When is a dream too big? When is it not big enough? When should the dream change? And who should be the one sorting it all out for an organization and/or team pushing for greatness?
YOU, the leader.
There is no other person that can do it most effectively, or with the most impact.
In fact, I’d argue that this is probably the most important job for high-level leaders- they also need to be Chief Calibration Officers.
Setting the right targets and goals over the short and long terms is a fine art that requires a delicate blend of unbridled optimism and cold-eyed realism, sometimes bordering on schizophrenia.

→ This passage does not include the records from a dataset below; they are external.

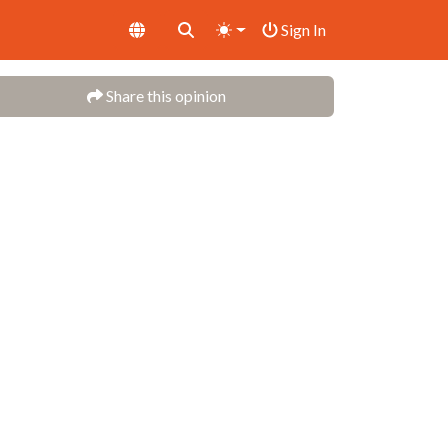
Sign In
Share this opinion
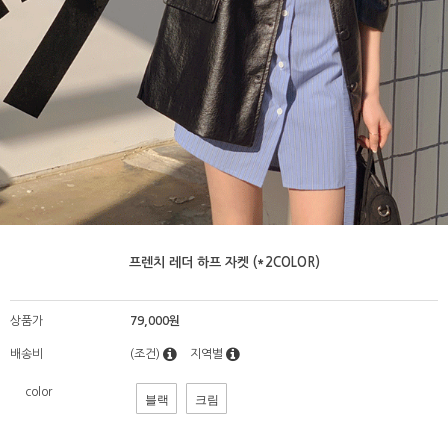
프렌치 레더 하프 자켓 (*2COLOR)
상품가
79,000원
배송비
(조건)
지역별
color
블랙
크림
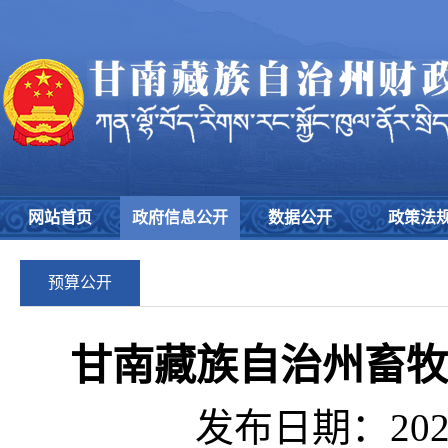
网站首页
政府信息公开
数据公开
政策法
预算公开
甘南藏族自治州畜牧
发布日期：2026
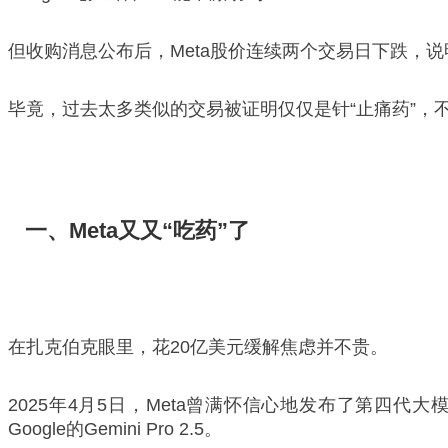
但收购消息公布后，Meta股价连续两个交易日下跌，说
毕竟，过去太多类似的交易被证明仅仅是针“止痛药”，
一、Meta又又“吃药”了
在扎克伯克眼里，花20亿美元缓解焦虑并不贵。
2025年4月5日，Meta曾满怀信心地发布了第四代大模
Google的Gemini Pro 2.5。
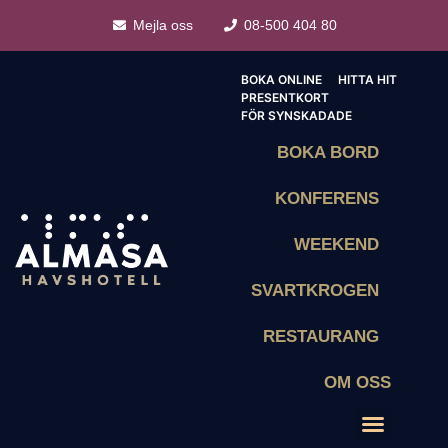
Mejla oss
08-500 404 80
BOKA ONLINE
HITTA HIT
PRESENTKORT
FÖR SYNSKADADE
BOKA BORD
KONFERENS
WEEKEND
SVARTKROGEN
RESTAURANG
OM OSS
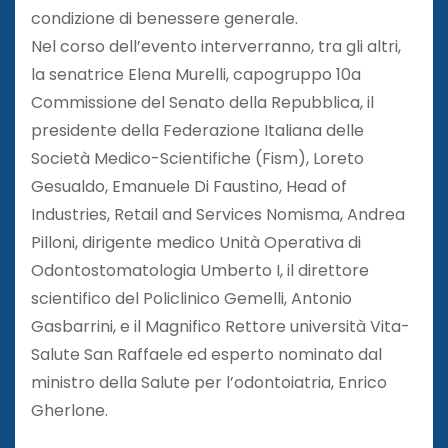
condizione di benessere generale.
Nel corso dell’evento interverranno, tra gli altri,
la senatrice Elena Murelli, capogruppo 10a
Commissione del Senato della Repubblica, il
presidente della Federazione Italiana delle
Società Medico-Scientifiche (Fism), Loreto
Gesualdo, Emanuele Di Faustino, Head of
Industries, Retail and Services Nomisma, Andrea
Pilloni, dirigente medico Unità Operativa di
Odontostomatologia Umberto I, il direttore
scientifico del Policlinico Gemelli, Antonio
Gasbarrini, e il Magnifico Rettore università Vita-
Salute San Raffaele ed esperto nominato dal
ministro della Salute per l’odontoiatria, Enrico
Gherlone.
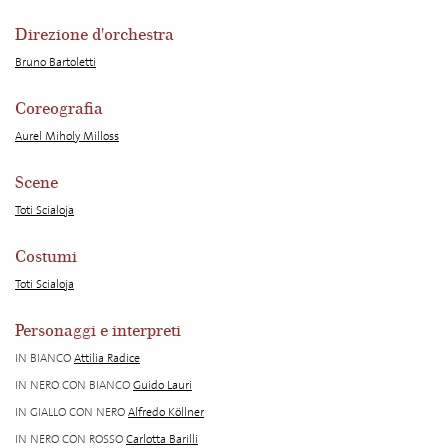
Direzione d'orchestra
Bruno Bartoletti
Coreografia
Aurel Miholy Milloss
Scene
Toti Scialoja
Costumi
Toti Scialoja
Personaggi e interpreti
IN BIANCO
Attilia Radice
IN NERO CON BIANCO
Guido Lauri
IN GIALLO CON NERO
Alfredo Köllner
IN NERO CON ROSSO
Carlotta Barilli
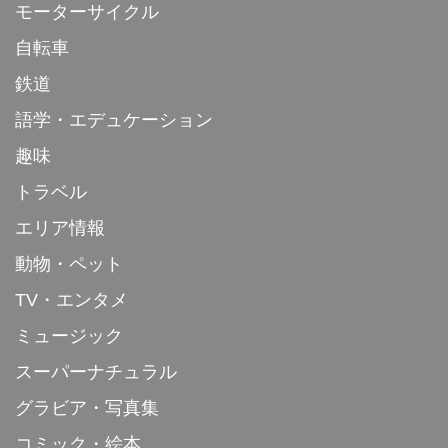
モーターサイクル
自転車
鉄道
語学・エデュケーション
趣味
トラベル
エリア情報
動物・ペット
TV・エンタメ
ミュージック
スーパーナチュラル
グラビア・写真集
コミック・絵本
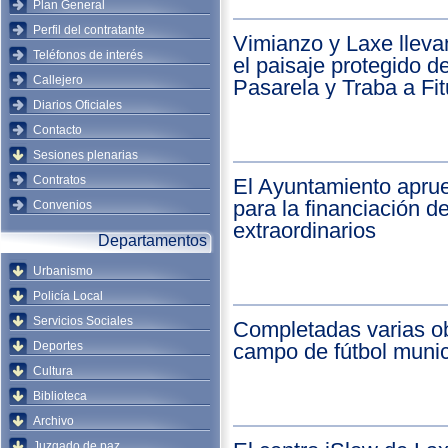
Plan General
Perfil del contratante
Vimianzo y Laxe llev
Teléfonos de interés
el paisaje protegido 
Callejero
Pasarela y Traba a Fi
Diarios Oficiales
Contacto
Sesiones plenarias
Contratos
El Ayuntamiento apru
para la financiación d
Convenios
extraordinarios
Departamentos
Urbanismo
Policía Local
Servicios Sociales
Completadas varias ob
Deportes
campo de fútbol munic
Cultura
Biblioteca
Archivo
Juzgado de paz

(I’ve experienced that plenty of times in my career, at one moment preaching about a “BHAG” – the Big, Hairy Audacious Goal – and just a few moments later drilling down and coming to terms on a missed quarterly target)
Set them too aggressively, and hopelessness, frustration, and unhappiness are almost certain to set in.
For as George Washington said, “We must consult our means rather than our wishes”.
Set them too conservatively, and a false sense of security, stagnation, and a culture of mediocracy are sure to follow.
For as Johann Wolfgang von Goethe said, “Dream no small dreams for they have no power to move the hearts of men.“.
See what I mean? Someone has to step into this mass of contradictions and calibrate the dreams and goals; that is, adjust them in just the right way for their maximum effectiveness.
One of the best pieces of advice I’ve ever gotten about this calibration was summarized so well by Don Lancaster – “Most ‘impossible’ goals can be met simply by breaking them down into bite sized chunks, writing them down, believing them, and then going full speed ahead as if they were routine.”
I can sum that up in three ways:
1) Dream big qualitatively, always
I always preached that our company needs to be “the best” or “the greatest” at what it does. That’s a good example of a BHAG that can resonate and work, because it it’s a big dream that can be “chunked” into tangible pieces, like pushing a customer service metric like a Net Promoter Score to the top of the industry charts.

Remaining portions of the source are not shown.